Unterschätzt wurden (und werden) auch Gabriele Münter (1877-1962) die primär als Lebensgefährtin Wassili Kandinskys und nicht für ihre eigenen Bilder bekannt geworden ist, obwohl sie Mitglied der Neuen Künstlervereinigung München war, und Paula Modersohn-Becker (1876-1907), die eine völlig eigenständige Bildsprache entwickelte, in die Elemente des Expressionismus, Fauvismus und Kubismus ebenso involviert sind wie Bezüge zur Kunst vergangener Epochen.
Eine Ausnahme war in der allgemeinen Wertschätzung des 19. und beginnenden 20. Jahrhunderts die sozialkritische Grafikerin und Bildhauerin Käthe Kollwitz (1867–1945), sie wurde 1919 als erste Frau Mitglied der Preußischen Akademie der Künste.
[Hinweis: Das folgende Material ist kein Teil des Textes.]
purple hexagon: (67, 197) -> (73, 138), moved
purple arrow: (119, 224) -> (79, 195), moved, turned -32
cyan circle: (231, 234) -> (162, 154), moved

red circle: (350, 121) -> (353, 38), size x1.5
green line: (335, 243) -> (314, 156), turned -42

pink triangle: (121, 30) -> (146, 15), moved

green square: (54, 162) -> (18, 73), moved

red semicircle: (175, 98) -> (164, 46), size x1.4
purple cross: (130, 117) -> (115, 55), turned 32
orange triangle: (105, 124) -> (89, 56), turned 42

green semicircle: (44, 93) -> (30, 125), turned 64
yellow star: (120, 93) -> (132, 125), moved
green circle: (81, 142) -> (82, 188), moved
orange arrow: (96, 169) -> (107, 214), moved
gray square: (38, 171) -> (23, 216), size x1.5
Viele hochtalentierte künstlerisch tätige Frauen standen auch im 20. Jahrhundert immer noch im Schatten von Männern. Marianne von Werefkin (1860–1938), eine russische Malerin und Vertreterin des Expressionismus, förderte ihren Lebensgefährten Alexej von Jawlensky. Der Lebensweg der französischen Bildhauerin Camille Claudel ist geprägt von ihrem verzweifelten Streben nach Unabhängigkeit von ihrem Lebensgefährten Auguste Rodin, und Frida Kahlo (1907–1954), die mit Abstand bekannteste Malerin Mexikos, behauptete unter ungünstigen Bedingungen an der Seite Diego Riveras ihre künstlerische Selbständigkeit.
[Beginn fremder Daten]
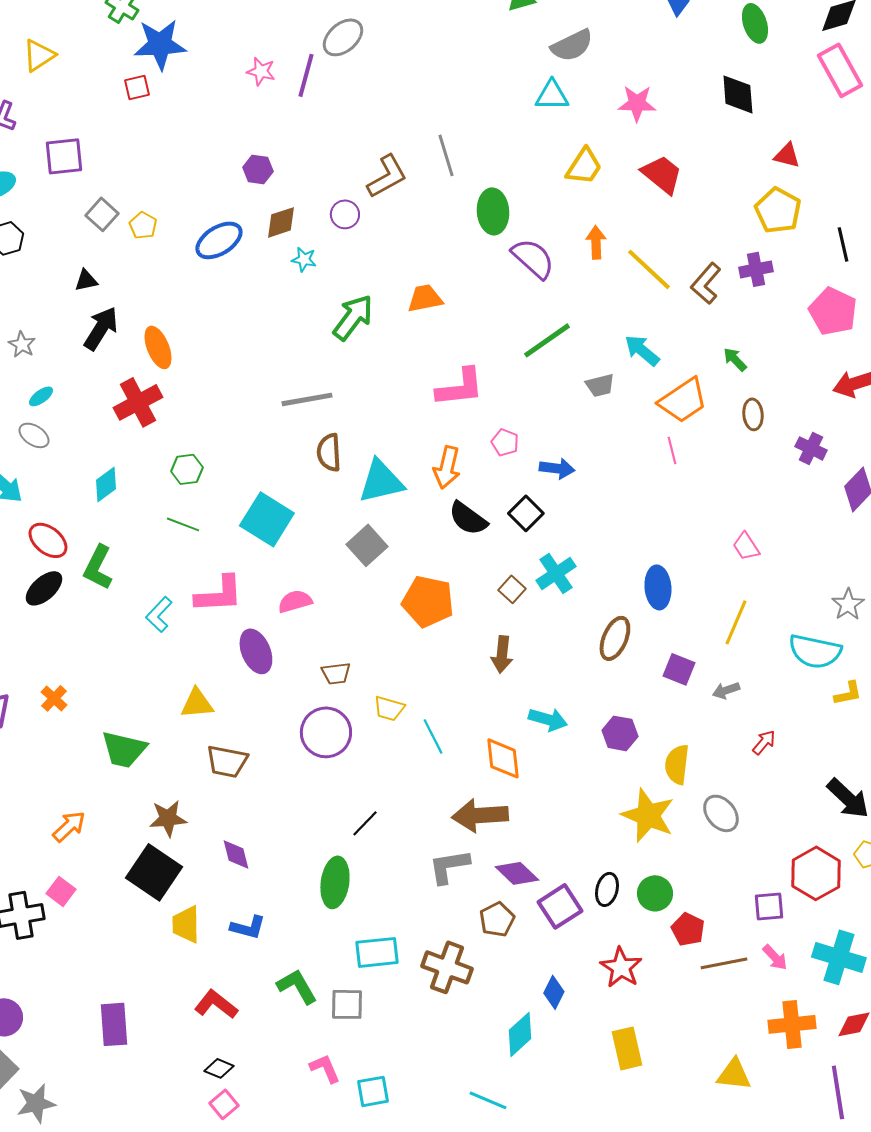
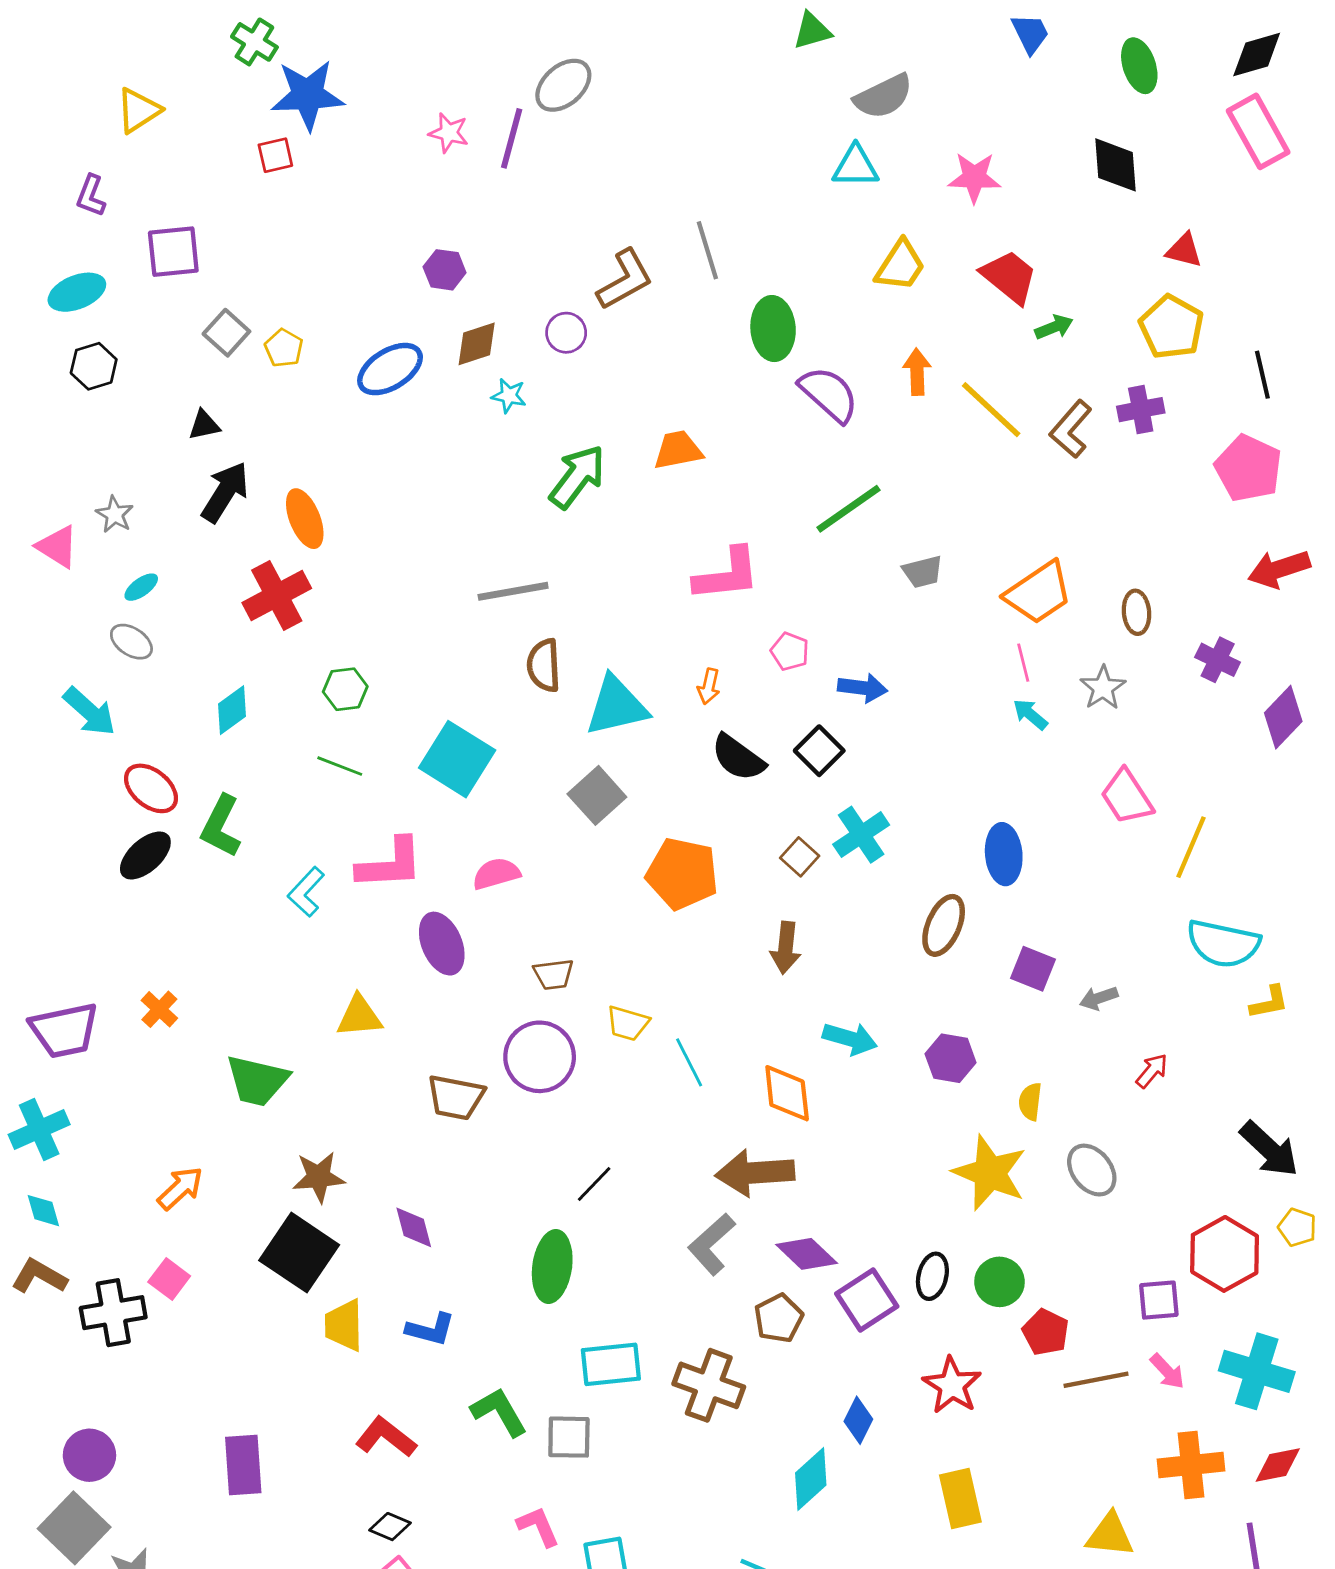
cyan arrow: (642, 350) -> (1030, 714), moved, size x0.7
green arrow: (735, 359) -> (1054, 327), moved, turned 112
orange arrow: (447, 467) -> (709, 686), size x0.6
pink trapezoid: (746, 546) -> (1127, 797), size x1.4
gray star: (848, 604) -> (1103, 688), moved
yellow line: (736, 622) -> (1191, 847), moved
brown trapezoid: (227, 761) -> (456, 1097), moved
yellow semicircle: (677, 764) -> (1030, 1102), size x0.7
gray L-shape: (449, 866) -> (712, 1244), turned -33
Zu einer Wende kam es erst in der zweiten Hälfte des 20. Jahrhunderts als Künstlerinnen wie Lee Krasner, eine der wichtigsten Vertreterinnen des Abstrakten Expressionismus in New York, die französische Bildhauerin Louise Bourgeois oder Meret Oppenheim große Bedeutung erlangten und die Vorherrschaft ihrer männlichen Kollegen unterminierten. Sie waren Wegbereiterinnen für Niki de Saint Phalle, Rebecca Horn, Barbara Kruger, Marina Abramović, Isa Genzken, Jenny Holzer, Cindy Sherman, Pipilotti Rist, Maria Lassnig oder Rosemarie Trockel, die in Bezug auf Marktwert und künstlerischem Rang zu ihren männlichen Kollegen längst aufgeschlossen haben. Die Kraft der Weiblichkeit, die weibliche Energie hat sich schlussendlich auch in der bildenden Kunst durchgesetzt.
Die Hofbiennale im Steiermarkhof will die gegenwärtige Situation in der Steiermark beleuchten und zeigt 34 äußerst unterschiedliche Positionen, die in dieser Kompilation noch nie präsentiert worden sind. Sie steht für die große Bandbreite an Stilen und Richtungen, die weibliche Repräsentantinnen unterschiedlicher Generationen in der heimischen Kunstszene abdecken. „Energie – Die Kraft der Weiblichkeit“ intendiert keinen Überblick über die „wichtigsten“ Künstlerinnen der Steiermark und die vorherrschenden Tendenzen und Strömungen – sie will starke Künstlerinnen-Persönlichkeiten in den Vordergrund stellen, welche die heimische Kunstlandschaft in der Vergangenheit und in der Gegenwart bewegt und geprägt haben, und deren Stimmen in Verbindung mit ihrem herausragenden künstlerischen Schaffen auch in der Zukunft Gewicht haben werden.
Wenn sie sich, jenseits aller Vorurteile, unter einander stärker vernetzen könnten und wollten, könnten sie die Präsenz weiblicher Anteile in Kunst und Kultur in der Steiermark entscheidend erhöhen. Vielleicht wäre das ein gemeinsames Ziel dieser Hofbiennale?